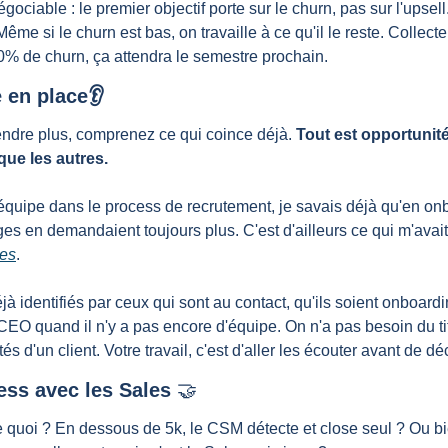
négociable : le premier objectif porte sur le churn, pas sur l'upsel
Même si le churn est bas, on travaille à ce qu'il le reste. Collecter
0% de churn, ça attendra le semestre prochain.
e en place👂
ndre plus, comprenez ce qui coince déjà. 
Tout est opportunité
que les autres.
quipe dans le process de recrutement, je savais déjà qu'en onb
es en demandaient toujours plus. C'est d'ailleurs ce qui m'avait
ges
.
jà identifiés par ceux qui sont au contact, qu'ils soient onboardin
O quand il n'y a pas encore d'équipe. On n'a pas besoin du ti
és d'un client. Votre travail, c'est d'aller les écouter avant de dé
cess avec les Sales 
🤝
 quoi ? En dessous de 5k, le CSM détecte et close seul ? Ou bien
* * *
What this task involves:
Provide only the count of lines above in which the word "plus" occurs.

Solved exercise:
2